Wildlife refuge to buy 978 acres for new habitat

Conservation effort aided by $2.4M in federal grants

The Cache River National Wildlife Refuge in Arkansas will spend $2.4 million to purchase 978 acres of land using grant funds received last week from the Migratory Bird Conservation Commission.

Once the land is acquired, refuge staff will use existing funds in the budget to enhance the land for fish and wildlife habitat, refuge manager Keith Weaver said. Because part of the grant required a nonfederal funding match, Weaver said, an additional $2 million is being spent by five partner organizations on improvements to the Lower White and Cache Rivers Basin in the Lower Mississippi Valley in east Arkansas near the refuge. The refuge currently has more than 56,000 acres.

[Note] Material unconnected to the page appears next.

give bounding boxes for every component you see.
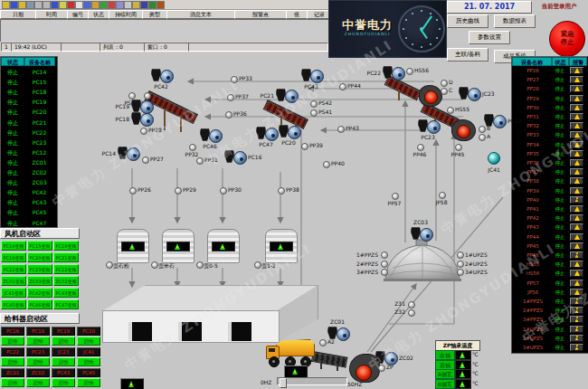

These improvements will help waterfowl species, Weaver said. A news release from the U.S. Department of Interior notes that the project will benefit five waterfowl species considered "priority," including the redhead duck and wood duck.

"These monies certainly help us in fulfilling our strategic conservation goals in order to fulfill the purposes of the refuge," Weaver said, adding that the refuge benefits the public as well as wildlife and local ecology.

The grant funds were part of $48.8 million in grants to the United States, Canada and Mexico announced Wednesday by U.S. Interior Secretary Sally Jewell. Those funds were matched by $86 million in nonfederal investments.

The grants were approved by the Migratory Bird Conservation Commission, which Jewell chairs and which makes them through the North American Wetlands Conservation Act, according to the news release. That act "provides the U.S. Fish and Wildlife Service and its partners the ability to purchase, lease or otherwise conserve more than 275,000 acres of wetland and associated upland habitats for waterfowl, shorebirds and other birds across North America."

The Cache River National Wildlife Refuge, established in 1986, was one of six refuges nationwide to receive funds from the Federal Migratory Bird Hunting and Conservation Stamps, also dubbed "Duck Stamps." Duck Stamps are required by the federal government to be purchased in the hunting of ducks and geese.

From that grant, the refuge was to receive $2,391,000 of the $10.8 million awarded in total.

That amount was reduced by $1 million, Weaver said, after the refuge received $1 million of the $48.8 million awarded from the North American Wetlands Conservation Act grant program. That keeps the total amount of money the refuge received at $2,391,000.

The five partners for the additional $2 million in nonfederal matching funds for additional projects are the Arkansas Game and Fish Commission, Ducks Unlimited, The Nature Conservancy, the Canale family and Darby's Warrior Support, Weaver said. The Canale family did an easement of property to the refuge, Weaver said, and the partners restored or enhanced wetlands in the rivers' basin.

The Arkansas Game and Fish Commission contributed $500,000, spokesman Keith Stephens said. That was the partial value of the commission's 2009 acquisition of 1,822 acres of land now known as the Freddie Black Choctaw Island WMA Deer Research Area West Unit in Desha County, he said.